C'est à cette époque que la ville de Kénitra avait deux clubs de foot en première division, le KAC et la RSK, une équipe de basket-ball qui était l'une des meilleures équipes à l'époque, une équipe de hand-ball, une équipe de volley-ball et enfin une équipe de rugby. Toutes ces équipes, sans exception, constituaient un réservoir de talents pour les équipes nationales. Il souligne en passant qu'il y avait en outre un club équestre et un autre club de Tennis qui participaient à des concours nationaux et en organisaient.

Que reste de tout cela ? Rien ou presque.

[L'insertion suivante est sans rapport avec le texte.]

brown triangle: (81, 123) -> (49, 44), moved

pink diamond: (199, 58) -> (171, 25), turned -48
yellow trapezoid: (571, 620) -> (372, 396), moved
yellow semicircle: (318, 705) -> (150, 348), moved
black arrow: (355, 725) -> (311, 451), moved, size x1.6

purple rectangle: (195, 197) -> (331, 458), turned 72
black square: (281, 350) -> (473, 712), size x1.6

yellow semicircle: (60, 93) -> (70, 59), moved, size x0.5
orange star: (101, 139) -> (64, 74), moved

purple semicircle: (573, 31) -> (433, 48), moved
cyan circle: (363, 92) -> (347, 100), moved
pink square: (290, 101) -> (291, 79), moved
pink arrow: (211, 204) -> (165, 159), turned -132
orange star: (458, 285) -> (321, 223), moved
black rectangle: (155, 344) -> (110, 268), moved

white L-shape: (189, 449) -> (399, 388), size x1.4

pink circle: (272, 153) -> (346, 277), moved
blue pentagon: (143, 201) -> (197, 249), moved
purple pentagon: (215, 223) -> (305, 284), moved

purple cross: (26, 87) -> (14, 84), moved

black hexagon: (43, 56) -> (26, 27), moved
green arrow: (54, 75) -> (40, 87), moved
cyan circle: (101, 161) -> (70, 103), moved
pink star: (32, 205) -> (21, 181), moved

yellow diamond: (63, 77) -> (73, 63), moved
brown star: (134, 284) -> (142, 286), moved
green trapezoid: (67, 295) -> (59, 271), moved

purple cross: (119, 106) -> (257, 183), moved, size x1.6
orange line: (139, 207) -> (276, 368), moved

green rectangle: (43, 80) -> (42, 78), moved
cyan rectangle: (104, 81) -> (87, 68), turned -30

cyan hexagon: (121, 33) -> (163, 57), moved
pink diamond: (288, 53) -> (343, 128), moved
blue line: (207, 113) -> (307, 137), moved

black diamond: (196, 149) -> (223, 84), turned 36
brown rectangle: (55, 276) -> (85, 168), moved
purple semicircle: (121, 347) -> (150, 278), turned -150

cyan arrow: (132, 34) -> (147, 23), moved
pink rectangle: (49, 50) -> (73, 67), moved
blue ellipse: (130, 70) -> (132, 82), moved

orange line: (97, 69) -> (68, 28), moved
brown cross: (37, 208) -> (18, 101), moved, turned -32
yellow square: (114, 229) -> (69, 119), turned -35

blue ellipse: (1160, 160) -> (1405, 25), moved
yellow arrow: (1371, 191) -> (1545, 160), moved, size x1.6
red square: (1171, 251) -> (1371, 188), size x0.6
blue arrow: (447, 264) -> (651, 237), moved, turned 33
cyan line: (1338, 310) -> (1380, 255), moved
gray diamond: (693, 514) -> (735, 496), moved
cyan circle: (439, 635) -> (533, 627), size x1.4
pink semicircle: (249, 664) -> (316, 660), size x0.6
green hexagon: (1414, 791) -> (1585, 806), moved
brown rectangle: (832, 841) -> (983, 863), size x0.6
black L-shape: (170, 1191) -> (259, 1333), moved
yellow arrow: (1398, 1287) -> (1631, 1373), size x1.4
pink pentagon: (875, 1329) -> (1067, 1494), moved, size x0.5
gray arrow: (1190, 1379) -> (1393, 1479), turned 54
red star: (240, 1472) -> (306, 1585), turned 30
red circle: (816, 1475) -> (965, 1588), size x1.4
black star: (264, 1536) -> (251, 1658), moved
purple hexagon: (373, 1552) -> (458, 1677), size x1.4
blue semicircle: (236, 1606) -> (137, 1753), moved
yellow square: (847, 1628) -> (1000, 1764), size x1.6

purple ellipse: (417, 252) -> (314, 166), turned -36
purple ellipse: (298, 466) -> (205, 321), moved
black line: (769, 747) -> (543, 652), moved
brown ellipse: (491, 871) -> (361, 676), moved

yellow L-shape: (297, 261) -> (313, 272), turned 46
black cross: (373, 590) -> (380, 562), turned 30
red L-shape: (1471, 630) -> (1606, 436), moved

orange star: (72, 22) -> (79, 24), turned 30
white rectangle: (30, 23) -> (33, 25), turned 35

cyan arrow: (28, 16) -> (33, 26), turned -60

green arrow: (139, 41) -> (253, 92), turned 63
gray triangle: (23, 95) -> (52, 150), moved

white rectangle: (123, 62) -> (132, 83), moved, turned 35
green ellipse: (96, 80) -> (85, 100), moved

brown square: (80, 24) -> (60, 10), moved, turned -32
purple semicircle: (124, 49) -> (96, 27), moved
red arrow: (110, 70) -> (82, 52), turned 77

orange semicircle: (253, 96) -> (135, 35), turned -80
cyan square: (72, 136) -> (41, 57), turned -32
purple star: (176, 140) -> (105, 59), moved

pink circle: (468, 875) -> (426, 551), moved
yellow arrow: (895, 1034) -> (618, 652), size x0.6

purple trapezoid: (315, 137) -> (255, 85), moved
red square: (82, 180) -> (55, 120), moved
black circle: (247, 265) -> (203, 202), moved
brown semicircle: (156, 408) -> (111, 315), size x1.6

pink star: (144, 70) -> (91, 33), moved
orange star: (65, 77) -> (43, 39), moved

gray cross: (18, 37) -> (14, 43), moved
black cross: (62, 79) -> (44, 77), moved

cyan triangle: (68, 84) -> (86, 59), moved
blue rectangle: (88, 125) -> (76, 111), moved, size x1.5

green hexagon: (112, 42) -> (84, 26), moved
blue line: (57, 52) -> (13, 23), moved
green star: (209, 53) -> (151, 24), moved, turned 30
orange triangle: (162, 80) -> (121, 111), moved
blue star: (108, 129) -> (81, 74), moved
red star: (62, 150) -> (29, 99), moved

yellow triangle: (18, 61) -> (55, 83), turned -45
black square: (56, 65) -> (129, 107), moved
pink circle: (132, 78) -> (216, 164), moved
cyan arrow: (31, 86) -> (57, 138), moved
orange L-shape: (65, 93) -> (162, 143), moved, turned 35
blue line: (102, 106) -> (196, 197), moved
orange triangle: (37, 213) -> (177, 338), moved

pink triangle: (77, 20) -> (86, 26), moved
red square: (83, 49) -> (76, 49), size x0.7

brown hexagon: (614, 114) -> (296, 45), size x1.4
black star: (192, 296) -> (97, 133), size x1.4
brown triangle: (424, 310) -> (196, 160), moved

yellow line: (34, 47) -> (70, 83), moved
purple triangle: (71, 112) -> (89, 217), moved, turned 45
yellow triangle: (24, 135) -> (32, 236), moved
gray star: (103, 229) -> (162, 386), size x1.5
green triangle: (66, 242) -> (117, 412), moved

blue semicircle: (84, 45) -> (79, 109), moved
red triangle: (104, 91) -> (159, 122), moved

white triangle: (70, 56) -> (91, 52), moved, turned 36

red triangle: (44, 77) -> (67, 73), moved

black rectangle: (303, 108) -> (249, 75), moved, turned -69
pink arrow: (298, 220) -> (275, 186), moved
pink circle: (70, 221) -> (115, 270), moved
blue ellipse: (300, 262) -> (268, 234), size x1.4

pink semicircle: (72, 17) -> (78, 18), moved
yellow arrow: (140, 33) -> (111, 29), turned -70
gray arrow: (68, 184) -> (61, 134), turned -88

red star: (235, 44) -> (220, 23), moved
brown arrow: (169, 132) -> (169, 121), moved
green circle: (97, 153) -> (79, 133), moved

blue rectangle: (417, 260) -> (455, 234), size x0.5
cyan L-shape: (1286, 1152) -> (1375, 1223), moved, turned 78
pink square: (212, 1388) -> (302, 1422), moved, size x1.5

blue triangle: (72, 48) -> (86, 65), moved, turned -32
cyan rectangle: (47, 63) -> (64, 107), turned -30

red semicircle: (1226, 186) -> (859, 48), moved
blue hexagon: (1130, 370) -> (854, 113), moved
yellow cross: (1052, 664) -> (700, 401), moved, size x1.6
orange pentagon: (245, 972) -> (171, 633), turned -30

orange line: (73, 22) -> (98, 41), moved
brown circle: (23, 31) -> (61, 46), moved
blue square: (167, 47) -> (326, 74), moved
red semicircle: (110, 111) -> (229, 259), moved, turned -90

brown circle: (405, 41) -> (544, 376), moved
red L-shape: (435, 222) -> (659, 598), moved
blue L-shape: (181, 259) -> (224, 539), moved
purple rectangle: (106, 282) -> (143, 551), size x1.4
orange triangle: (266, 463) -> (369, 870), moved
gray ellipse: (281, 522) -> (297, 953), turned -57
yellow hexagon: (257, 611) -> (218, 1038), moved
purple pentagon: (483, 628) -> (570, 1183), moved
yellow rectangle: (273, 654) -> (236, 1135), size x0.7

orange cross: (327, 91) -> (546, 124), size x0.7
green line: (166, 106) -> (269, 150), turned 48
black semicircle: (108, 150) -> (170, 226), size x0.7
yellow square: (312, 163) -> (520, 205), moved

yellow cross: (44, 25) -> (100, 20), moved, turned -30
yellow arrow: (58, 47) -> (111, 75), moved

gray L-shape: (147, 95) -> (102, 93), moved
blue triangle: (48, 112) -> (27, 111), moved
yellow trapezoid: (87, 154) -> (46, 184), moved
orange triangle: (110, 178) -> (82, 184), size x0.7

Il n'y a pas plus alarmant que de voir toute cette jeunesse pâtissant dans le désoeuvrement faute d'activités culturelles, artistique ou sportives. Même les salles de cinéma qui faisaient jadis le bonheur des cinéphiles sont dans un état décadent sinon certaines ont complètement disparu faute d'entretien. La plupart des gens tuent leur temps en passant des heures et des heures dans des cafés qui connaissent un essor sans précédent. Une initiative de création d'un salon littéraire cette année a été vouée à l'échec en raison du peu d'intérêt que les gens portent à tout ce qui est littéraire voire culturel.

En se promenant dans les quelques espaces verts, l'on est frappé par cette présence massive de jeunes qui côtoient des retraités sur les bancs publics.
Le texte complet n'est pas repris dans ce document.